Natalie Cole Unforgettable With Love 1991 Elektrarar !link! ✅
The Ultimate Duet: How Natalie Cole’s ‘Unforgettable… with Love’ Conquered the Past and Redefined the Present
Release Year: 1991 Label: Elektra Records Key Track: "Unforgettable" (Duet with Nat King Cole)
In the landscape of early 1990s pop, dominated by the rise of hip-hop, the grit of grunge, and the polished sheen of adult contemporary, one album achieved a seemingly impossible feat: it made the Great American Songbook cool again. natalie cole unforgettable with love 1991 elektrarar
Natalie Cole’s Unforgettable… with Love was not just a covers album; it was a cultural event. Released on Elektra Records, the project saw the R&B hitmaker step away from the synthesizers and drum machines of her 1980s success to embrace the orchestral jazz standards made famous by her father, Nat King Cole. The result was a critical and commercial juggernaut that swept the Grammy Awards and introduced a timeless catalog of music to a brand-new generation. Billboard 200 (US): Peak position: No
5. Commercial Performance
- Billboard 200 (US): Peak position: No. 1
- Top R&B/Hip-Hop Albums (US): Peak position: No. 3
- Top Jazz Albums (US): No. 1 (held for over 30 weeks)

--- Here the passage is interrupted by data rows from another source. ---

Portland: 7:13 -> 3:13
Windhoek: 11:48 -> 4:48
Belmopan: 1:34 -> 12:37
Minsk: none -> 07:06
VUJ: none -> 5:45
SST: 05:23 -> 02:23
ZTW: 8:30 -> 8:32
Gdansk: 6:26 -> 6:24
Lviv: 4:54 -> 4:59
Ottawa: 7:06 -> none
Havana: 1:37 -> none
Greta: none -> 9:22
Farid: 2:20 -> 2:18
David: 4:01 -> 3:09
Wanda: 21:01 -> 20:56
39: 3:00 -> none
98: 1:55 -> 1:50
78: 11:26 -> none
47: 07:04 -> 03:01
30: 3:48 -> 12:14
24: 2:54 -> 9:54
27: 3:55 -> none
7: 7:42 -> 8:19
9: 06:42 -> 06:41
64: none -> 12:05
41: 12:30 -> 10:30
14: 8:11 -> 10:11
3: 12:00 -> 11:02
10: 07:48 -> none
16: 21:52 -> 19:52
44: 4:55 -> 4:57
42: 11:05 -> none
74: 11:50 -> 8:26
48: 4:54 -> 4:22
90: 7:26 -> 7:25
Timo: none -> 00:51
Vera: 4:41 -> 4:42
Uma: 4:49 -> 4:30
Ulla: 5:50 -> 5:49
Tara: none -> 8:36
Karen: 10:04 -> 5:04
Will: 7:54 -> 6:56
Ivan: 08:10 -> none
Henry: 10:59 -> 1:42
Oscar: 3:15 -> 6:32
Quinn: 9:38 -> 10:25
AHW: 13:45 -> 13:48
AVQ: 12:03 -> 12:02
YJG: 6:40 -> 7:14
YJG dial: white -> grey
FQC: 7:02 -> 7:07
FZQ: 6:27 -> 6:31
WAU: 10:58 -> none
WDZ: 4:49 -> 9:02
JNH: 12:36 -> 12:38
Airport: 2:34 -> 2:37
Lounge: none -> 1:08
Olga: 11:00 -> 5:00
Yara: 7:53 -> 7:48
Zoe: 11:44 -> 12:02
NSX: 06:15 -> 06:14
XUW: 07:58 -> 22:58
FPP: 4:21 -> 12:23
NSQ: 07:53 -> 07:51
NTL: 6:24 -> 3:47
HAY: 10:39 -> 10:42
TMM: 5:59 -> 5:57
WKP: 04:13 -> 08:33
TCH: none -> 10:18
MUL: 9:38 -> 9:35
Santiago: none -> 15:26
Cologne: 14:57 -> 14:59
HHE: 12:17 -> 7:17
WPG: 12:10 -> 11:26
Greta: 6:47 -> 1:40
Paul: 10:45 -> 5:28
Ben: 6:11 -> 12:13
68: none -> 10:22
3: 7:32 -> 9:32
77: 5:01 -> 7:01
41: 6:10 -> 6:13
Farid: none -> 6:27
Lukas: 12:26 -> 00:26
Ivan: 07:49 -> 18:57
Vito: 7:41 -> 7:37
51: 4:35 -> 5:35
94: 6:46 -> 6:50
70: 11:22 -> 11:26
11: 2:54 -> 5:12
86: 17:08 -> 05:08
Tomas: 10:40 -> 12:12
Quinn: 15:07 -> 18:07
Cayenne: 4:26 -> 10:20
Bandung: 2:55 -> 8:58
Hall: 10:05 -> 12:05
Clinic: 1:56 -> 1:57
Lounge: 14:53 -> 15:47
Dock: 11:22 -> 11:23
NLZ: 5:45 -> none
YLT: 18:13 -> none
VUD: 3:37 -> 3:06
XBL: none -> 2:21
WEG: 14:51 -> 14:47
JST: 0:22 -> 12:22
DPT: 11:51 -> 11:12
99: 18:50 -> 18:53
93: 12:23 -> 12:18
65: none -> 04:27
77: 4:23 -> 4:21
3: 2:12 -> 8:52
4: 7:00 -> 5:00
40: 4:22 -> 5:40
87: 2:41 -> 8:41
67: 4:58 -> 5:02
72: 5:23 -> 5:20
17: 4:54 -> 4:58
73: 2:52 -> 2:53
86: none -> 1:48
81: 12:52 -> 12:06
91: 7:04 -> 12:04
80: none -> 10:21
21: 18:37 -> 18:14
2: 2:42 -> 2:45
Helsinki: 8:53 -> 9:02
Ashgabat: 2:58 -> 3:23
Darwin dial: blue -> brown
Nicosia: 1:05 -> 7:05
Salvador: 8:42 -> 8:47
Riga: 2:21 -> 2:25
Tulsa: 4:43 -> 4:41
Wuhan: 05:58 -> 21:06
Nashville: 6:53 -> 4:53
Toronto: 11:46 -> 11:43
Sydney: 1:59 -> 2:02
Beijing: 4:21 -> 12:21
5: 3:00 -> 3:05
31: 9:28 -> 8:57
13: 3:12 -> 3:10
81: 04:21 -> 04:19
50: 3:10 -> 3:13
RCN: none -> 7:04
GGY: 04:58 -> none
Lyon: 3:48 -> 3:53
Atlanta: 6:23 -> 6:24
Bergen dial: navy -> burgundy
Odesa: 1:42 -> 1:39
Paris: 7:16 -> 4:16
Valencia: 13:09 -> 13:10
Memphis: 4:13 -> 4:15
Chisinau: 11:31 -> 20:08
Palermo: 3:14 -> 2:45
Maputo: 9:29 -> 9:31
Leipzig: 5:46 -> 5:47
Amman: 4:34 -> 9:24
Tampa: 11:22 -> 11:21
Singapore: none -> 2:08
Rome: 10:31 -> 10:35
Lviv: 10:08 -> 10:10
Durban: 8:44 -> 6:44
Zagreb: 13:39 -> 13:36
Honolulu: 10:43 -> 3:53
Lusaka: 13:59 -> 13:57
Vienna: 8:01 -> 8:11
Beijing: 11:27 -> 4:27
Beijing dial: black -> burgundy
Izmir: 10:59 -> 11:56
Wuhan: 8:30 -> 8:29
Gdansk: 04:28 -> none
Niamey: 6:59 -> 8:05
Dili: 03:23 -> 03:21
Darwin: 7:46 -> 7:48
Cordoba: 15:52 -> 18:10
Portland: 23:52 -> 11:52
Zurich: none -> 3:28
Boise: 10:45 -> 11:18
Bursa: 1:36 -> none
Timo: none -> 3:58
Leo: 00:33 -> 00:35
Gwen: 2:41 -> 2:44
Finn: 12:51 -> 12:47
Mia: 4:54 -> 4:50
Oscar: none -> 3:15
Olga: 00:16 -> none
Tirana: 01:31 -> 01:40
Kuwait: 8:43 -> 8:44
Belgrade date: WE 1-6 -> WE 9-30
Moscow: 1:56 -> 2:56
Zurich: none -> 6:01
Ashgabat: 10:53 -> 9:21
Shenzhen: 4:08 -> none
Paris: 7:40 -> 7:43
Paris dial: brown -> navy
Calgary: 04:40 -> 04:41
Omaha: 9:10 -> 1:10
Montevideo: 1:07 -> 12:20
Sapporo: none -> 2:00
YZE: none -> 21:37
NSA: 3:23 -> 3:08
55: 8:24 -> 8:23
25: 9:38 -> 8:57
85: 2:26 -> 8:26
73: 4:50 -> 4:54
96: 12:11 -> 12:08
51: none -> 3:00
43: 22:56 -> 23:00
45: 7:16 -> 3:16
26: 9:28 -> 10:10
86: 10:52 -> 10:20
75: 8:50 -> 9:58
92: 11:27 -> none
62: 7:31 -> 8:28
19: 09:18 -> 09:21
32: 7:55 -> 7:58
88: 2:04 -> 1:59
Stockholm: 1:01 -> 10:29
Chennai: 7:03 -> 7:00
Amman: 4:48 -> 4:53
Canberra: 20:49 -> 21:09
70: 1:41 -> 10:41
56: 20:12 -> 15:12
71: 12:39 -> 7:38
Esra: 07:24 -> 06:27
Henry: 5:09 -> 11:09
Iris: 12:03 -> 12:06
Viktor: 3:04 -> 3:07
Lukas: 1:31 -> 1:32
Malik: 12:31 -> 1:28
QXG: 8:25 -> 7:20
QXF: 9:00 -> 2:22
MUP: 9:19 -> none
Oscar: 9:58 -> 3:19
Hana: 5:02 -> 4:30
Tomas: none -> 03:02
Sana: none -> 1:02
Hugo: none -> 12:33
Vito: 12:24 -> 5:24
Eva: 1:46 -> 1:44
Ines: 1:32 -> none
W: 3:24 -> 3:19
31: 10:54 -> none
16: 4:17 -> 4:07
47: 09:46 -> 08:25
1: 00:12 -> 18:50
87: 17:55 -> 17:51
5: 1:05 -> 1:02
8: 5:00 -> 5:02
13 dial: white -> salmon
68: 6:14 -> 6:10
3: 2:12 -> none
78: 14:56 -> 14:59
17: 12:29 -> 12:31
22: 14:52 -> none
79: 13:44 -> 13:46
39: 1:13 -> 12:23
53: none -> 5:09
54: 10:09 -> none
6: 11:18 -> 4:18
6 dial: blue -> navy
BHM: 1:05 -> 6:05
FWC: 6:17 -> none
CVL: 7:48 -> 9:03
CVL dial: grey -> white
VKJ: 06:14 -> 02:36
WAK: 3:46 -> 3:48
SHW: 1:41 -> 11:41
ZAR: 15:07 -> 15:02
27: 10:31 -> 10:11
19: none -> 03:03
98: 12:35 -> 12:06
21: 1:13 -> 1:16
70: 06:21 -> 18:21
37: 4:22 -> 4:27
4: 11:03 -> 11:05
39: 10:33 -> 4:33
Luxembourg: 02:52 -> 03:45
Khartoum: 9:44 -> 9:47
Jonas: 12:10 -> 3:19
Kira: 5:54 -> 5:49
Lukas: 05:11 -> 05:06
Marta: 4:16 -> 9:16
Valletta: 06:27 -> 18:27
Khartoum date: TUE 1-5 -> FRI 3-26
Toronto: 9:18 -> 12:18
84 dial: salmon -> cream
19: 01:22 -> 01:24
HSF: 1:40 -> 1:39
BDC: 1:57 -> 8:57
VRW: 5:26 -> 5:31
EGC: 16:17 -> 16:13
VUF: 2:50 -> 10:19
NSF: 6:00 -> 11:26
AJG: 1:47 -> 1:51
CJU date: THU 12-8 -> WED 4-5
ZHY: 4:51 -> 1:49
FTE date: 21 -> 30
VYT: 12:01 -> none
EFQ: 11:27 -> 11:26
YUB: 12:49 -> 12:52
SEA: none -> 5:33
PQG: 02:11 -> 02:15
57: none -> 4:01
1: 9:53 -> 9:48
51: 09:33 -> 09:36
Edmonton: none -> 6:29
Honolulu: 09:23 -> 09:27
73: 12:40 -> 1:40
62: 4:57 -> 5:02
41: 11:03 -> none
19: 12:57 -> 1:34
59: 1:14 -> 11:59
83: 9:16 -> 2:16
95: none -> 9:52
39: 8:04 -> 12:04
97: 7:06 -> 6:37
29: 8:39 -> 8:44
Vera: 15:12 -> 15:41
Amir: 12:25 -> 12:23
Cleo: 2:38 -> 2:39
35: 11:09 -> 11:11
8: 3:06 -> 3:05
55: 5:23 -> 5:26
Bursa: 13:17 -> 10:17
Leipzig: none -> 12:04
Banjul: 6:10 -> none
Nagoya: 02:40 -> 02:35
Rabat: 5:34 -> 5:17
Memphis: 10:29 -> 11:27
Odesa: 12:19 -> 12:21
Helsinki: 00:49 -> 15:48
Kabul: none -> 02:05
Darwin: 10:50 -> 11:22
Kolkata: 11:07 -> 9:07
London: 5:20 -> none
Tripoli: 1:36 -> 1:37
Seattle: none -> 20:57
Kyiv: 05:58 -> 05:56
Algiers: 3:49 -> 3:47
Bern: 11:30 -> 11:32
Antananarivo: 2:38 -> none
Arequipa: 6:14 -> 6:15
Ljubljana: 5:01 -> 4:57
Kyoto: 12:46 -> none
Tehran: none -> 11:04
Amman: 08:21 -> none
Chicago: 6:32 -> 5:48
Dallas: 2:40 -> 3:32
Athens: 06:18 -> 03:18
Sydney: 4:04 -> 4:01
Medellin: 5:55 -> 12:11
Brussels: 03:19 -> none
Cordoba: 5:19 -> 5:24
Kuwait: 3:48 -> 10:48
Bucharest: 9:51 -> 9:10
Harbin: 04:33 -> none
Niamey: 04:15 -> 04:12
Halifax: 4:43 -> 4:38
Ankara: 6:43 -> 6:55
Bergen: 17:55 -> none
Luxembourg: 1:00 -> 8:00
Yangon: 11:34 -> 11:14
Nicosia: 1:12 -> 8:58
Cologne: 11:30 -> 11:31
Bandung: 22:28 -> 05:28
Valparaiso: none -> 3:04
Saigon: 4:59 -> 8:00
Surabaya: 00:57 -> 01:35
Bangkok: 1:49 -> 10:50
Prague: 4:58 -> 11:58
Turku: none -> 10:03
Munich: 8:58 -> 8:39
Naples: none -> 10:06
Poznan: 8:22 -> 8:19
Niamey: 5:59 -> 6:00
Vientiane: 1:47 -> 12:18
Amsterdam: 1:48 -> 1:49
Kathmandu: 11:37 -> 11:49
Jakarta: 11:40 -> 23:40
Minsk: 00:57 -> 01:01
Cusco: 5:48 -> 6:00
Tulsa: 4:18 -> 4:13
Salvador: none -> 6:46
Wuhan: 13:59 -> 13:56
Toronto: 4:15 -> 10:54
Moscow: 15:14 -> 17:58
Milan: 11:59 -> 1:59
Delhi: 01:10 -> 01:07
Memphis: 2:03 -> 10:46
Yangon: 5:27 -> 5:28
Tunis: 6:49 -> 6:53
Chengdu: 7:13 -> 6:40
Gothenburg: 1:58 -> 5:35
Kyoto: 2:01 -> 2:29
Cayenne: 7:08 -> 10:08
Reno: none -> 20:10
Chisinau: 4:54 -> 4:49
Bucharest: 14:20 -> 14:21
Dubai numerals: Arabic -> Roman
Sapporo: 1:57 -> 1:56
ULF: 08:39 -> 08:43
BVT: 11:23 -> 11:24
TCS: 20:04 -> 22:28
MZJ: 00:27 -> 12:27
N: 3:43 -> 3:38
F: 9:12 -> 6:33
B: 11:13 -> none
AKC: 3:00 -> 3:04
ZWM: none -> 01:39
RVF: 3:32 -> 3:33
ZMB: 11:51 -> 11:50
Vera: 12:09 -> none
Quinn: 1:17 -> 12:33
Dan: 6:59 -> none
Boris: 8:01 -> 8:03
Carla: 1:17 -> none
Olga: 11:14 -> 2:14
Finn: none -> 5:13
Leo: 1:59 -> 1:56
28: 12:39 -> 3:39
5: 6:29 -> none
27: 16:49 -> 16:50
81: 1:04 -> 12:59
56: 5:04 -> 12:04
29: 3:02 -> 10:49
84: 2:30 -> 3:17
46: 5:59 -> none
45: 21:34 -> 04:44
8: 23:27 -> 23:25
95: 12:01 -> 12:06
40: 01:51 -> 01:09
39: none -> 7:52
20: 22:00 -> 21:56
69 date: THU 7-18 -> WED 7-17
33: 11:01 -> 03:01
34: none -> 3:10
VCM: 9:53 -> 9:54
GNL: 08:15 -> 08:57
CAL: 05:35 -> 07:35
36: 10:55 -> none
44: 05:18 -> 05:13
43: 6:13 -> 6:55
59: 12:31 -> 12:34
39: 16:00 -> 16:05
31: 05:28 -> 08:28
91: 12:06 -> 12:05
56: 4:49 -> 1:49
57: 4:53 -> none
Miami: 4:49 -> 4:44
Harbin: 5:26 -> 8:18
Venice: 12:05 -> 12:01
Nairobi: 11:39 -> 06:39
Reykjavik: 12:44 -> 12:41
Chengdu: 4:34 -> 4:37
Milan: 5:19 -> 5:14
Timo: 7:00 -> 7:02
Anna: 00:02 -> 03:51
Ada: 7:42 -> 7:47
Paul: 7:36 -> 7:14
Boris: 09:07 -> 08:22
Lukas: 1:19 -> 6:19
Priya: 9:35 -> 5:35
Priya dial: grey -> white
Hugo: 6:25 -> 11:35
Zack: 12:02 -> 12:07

- Certification (RIAA): 7× Platinum (as of the 1990s; later updated to Diamond eligibility – over 10 million units worldwide)
- International: Top 10 in the UK, Japan, Canada, and Australia. Total global sales: ~14 million copies.
2. Production & Musical Style
- Producers: André Fischer (primary), David Foster, Tommy LiPuma, and Natalie Cole (executive producer).
- Arrangements: Strings and orchestral arrangements by Johnny Mandel, Alan Broadbent, and Dave Grusin.
- Musicians: Featured top-tier jazz and session players, including Joe Sample (piano), Harvey Mason (drums), and Ray Brown (bass).
- Style: A lush, orchestral tribute to the Great American Songbook, blending traditional pop vocals with contemporary (early 1990s) production sensibilities.
2. The Limited Japanese "Rarities" Pressing
Japan’s Warner-Pioneer (distributors for Elektra) famously produced limited-quantity "promo" and "high-fidelity" pressings for the Japanese audiophile market. In 1991, a very small run of the album was pressed on heavier 180g virgin vinyl with an obi strip. On certain databases, these are coded as "Elektra-Rar" (Rare Import). Over time, "Rar" and "Rarities" merged into the portmanteau "Elektrarar." Hank Williams Jr.
If you own a copy with Japanese liner notes and a catalog number like WPCP-4020 (CD) or JWL-110 (vinyl), check the matrix runout. It might contain "ELEKRAR" stamped in the dead wax, indicating a test pressing for the Japanese market.
7. Cultural & Industry Impact
- Revival of the Great American Songbook: This album sparked a late-20th-century trend of pop singers releasing standards albums (e.g., Rod Stewart, Diana Krall, Tony Bennett).
- Digital Restoration Pioneer: “Unforgettable” demonstrated the commercial viability of posthumous duets, paving the way for later projects (e.g., Hank Williams Jr., The Beatles’ “Free as a Bird”).
- Natalie Cole’s Legacy: It transformed her from a 1970s R&B star (“This Will Be”) into a multiple-Grammy-winning adult contemporary/jazz icon, erasing prior tabloid narratives.
- Elektra Records’ Profile: The album became the best-selling album in Elektra’s history up to that point.